Signes de la Providence ?
Discerner l’action de la Providence n’est pas une mince affaire. Nous sommes si prompts à voir des signes et des coïncidences, que nous interprétons souvent les faits dans le sens de nos intérêts et de nos désirs : « Je sais que c’est la femme de ma vie, me disait un jeune homme, parce que je l’ai rencontrée sur le quai de gare de Lourdes ! » Peut-être que oui, mais peut-être aussi que non, la suite le dira. Pour discerner les signes de Dieu – car il ne s’agit pas de les nier –, il faut souvent un certain recul et l’habitude des manières de faire de Dieu.

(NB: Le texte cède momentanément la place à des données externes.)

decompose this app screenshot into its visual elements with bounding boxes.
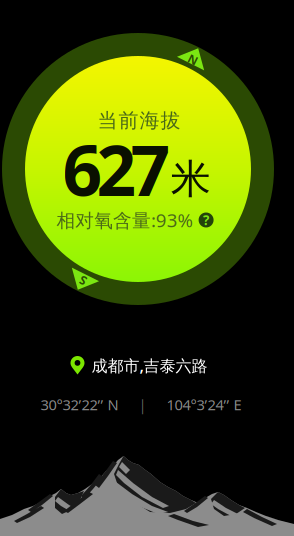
staticText: 成都市,吉泰六路 bbox=[92, 355, 208, 376]
staticText: | bbox=[138, 395, 146, 414]
button[interactable]: 成都市,吉泰六路 bbox=[68, 355, 210, 376]
staticText: 相对氧含量:93% bbox=[56, 208, 194, 232]
staticText: S bbox=[79, 273, 86, 288]
staticText: N bbox=[188, 52, 198, 67]
staticText: 30°32’22’’ N bbox=[40, 395, 118, 414]
button[interactable]: About relative oxygen level bbox=[199, 212, 214, 228]
staticText: 104°3’24’’ E bbox=[166, 395, 242, 414]
staticText: 当前海拔 bbox=[98, 108, 180, 133]
staticText: 米 bbox=[171, 155, 211, 204]
staticText: 627 bbox=[62, 123, 170, 215]
staticText: ? bbox=[203, 211, 209, 229]
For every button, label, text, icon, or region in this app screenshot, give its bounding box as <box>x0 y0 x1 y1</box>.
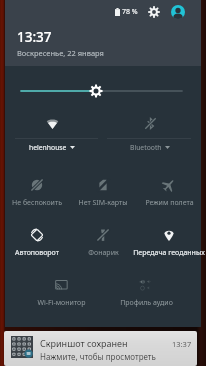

Il faut l’avoir longtemps fréquenté dans la prière, avoir souvent accepté de ne pas comprendre et de dire malgré tout « que ta volonté soit faite ». Alors peut-être, par grâce, nous sera-t-il donné de voir des indices qui ne trompent pas et qui nous disent : « C’est le chemin, prends-le ! »
Dans le livre de Samuel : « Le Seigneur t’avait livré entre mes mains, mais je n’ai pas voulu porter la main sur le messie du Seigneur » (1 S 26, 2.7-9.12-13.22-23)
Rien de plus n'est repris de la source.